“Muéstrame, oh YHVH, tus caminos; enséñame tus sendas. Encamíname en tu verdad, y enséñame, porque Tu eres el Elohim de mi salvación” (Salmo 25:4-5)
Un padre le pide a su hijo llevar una carta al pueblo y le señala un camino por el cual el joven nunca ha ido. Está bien padre, pero no veo como ese camino me lleve al pueblo, dijo el joven. Te explicaré hijo, dijo el padre – ¿ves ese árbol? Si padre lo veo. Bueno, cuando llegues allá, vas a ver el camino, más adelante verás otro árbol y luego otro y así hasta que llegues al pueblo. De la misma manera, nuestro Padre Celestial quiere mostrarnos el Camino (Torah), un árbol a la vez – “mandamiento tras mandamiento, mandato sobre mandato, renglón tras renglón, línea sobre línea, un poquito allí, otro poquito allá...” – Isaías 28:10. Todos queremos conocer el final del camino, es difícil moverse en la oscuridad, cuando no sabemos que hay al tomar una curva en el camino, o hacia donde nos lleva. Seguir un árbol a la vez demanda confianza en quien nos está guiando. Hoy es Shabbat, una señal, un árbol en el camino, no temamos, regocijémonos y demos gracias al Padre por cada uno de esos árboles (señales) que pone en nuestro camino hacia nuestro destino final. ¡Shabbat Shalom!
“Yo se los pensamientos que tengo acerca de vosotros, dice YHVH, pensamientos de paz, y no de mal, para daros el fin que esperáis” (Jeremías 29:11)

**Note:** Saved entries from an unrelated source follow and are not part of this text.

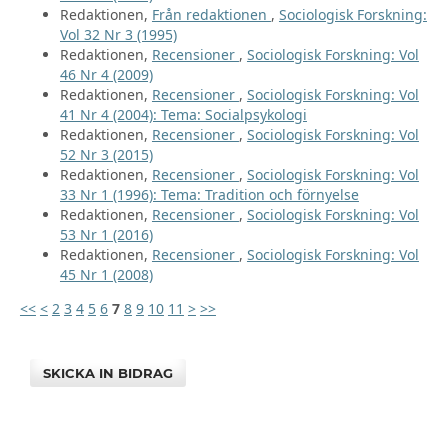
Redaktionen,
Från redaktionen
,
Sociologisk Forskning:
Vol 32 Nr 3 (1995)
Redaktionen,
Recensioner
,
Sociologisk Forskning: Vol
46 Nr 4 (2009)
Redaktionen,
Recensioner
,
Sociologisk Forskning: Vol
41 Nr 4 (2004): Tema: Socialpsykologi
Redaktionen,
Recensioner
,
Sociologisk Forskning: Vol
52 Nr 3 (2015)
Redaktionen,
Recensioner
,
Sociologisk Forskning: Vol
33 Nr 1 (1996): Tema: Tradition och förnyelse
Redaktionen,
Recensioner
,
Sociologisk Forskning: Vol
53 Nr 1 (2016)
Redaktionen,
Recensioner
,
Sociologisk Forskning: Vol
45 Nr 1 (2008)
<<
<
2
3
4
5
6
7
8
9
10
11
>
>>
SKICKA IN BIDRAG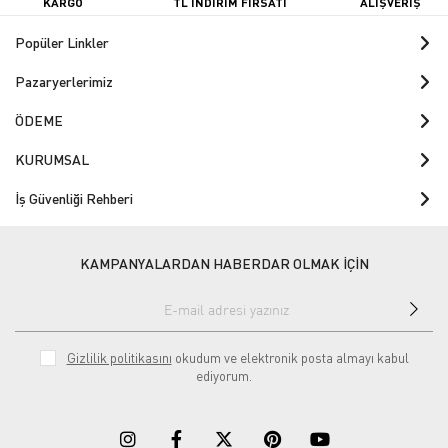
KARGO
TL İNDİRİM FIRSATI
ALIŞVERİŞ
Popüler Linkler
Pazaryerlerimiz
ÖDEME
KURUMSAL
İş Güvenliği Rehberi
KAMPANYALARDAN HABERDAR OLMAK İÇİN
Gizlilik politikasını
okudum ve elektronik posta almayı kabul
ediyorum.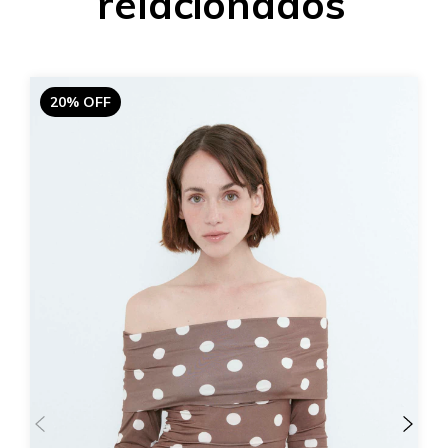
relacionados
20% OFF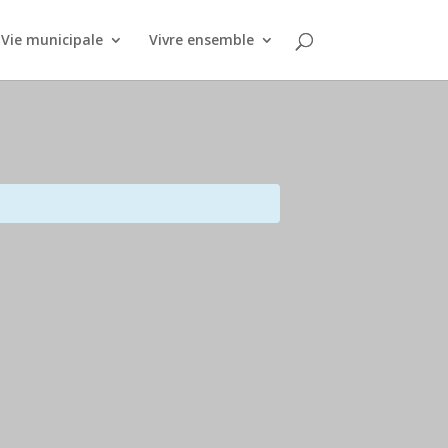
Vie municipale
Vivre ensemble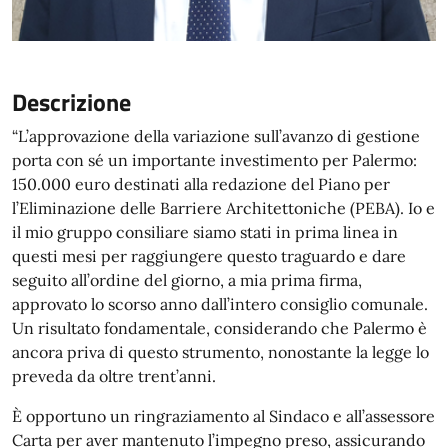
Descrizione
“L’approvazione della variazione sull’avanzo di gestione
porta con sé un importante investimento per Palermo:
150.000 euro destinati alla redazione del Piano per
l’Eliminazione delle Barriere Architettoniche (PEBA). Io e
il mio gruppo consiliare siamo stati in prima linea in
questi mesi per raggiungere questo traguardo e dare
seguito all’ordine del giorno, a mia prima firma,
approvato lo scorso anno dall’intero consiglio comunale.
Un risultato fondamentale, considerando che Palermo è
ancora priva di questo strumento, nonostante la legge lo
preveda da oltre trent’anni.
È opportuno un ringraziamento al Sindaco e all’assessore
Carta per aver mantenuto l’impegno preso, assicurando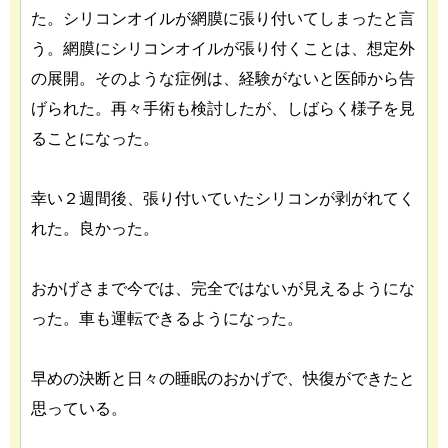
た。シリコンオイルが網膜に張り付いてしまったと言
う。網膜にシリコンオイルが張り付くことは、想定外
の展開。そのような症例は、経験がないと医師から告
げられた。再々手術も検討したが、しばらく様子を見
ることになった。
幸い２週間後、張り付いていたシリコンが剥がれてく
れた。良かった。
おかげさまで今では、完全ではないが見えるようにな
った。車も運転できるようになった。
早めの決断と日々の睡眠のおかげで、快復ができたと
思っている。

Nuestro Padre Celestial solo tiene un propósito para nosotros: llevarnos a Él, a través de Su Torah, sin acortar el camino que debemos caminar en justicia y rectitud, siguiendo su guía que nos llevará a ser lo que Él quiere que seamos. Nosotros debemos seguirlo, adorarlo como nuestro Creador, Rey, Señor, Salvador, nuestro único Elohim, seguros de que, si seguimos Su camino, Su voluntad, nada podrá separarnos de Él ni de Su glorioso propósito para nuestras vidas. Como sus hijos, solo podemos considerar que lo que Él tenga para nosotros, así no lo veamos, así el futuro se vea incierto, y la vida más adelante se vuelve difícil y aparentemente intolerable; es lo mejor para nosotros. Cuando lleguemos al final de camino descubriremos que no caminamos solos, que Él estuvo a nuestro lado cada minuto y lo primero que hallaremos será a nuestro Mesías allí, esperándonos para mostrarnos que nos llevó a Su maravillosa Luz paso a paso y que valió la pena.
“¿Quién dicen los hombres que es el Hijo del hombre?” (Mateo 16:13)
Ningún personaje en la historia de la humanidad ha provocado más comentarios o debates que Yahushua. Y la respuesta que damos a ¿quién es Yahushua?, determina todo en nuestras vidas: valores, convicciones morales, la fe que nos impulsa a seguir a pesar de las circunstancias, la esperanza en la vida por venir. Toda gira alrededor de Él y de esa relación que tenemos basada en nuestra convicción de lo que El es, “El hijo del Elohim viviente”. Esa respuesta demanda compromiso de nuestra parte, no podemos seguir siendo los mismos después de tener la revelación de lo que Yahushua es, porque cuando Elohim a través de Su Ruaj (Espíritu) se revela al hombre, es imposible no experimentar el cambio que produce el fuego transformador de Su amor.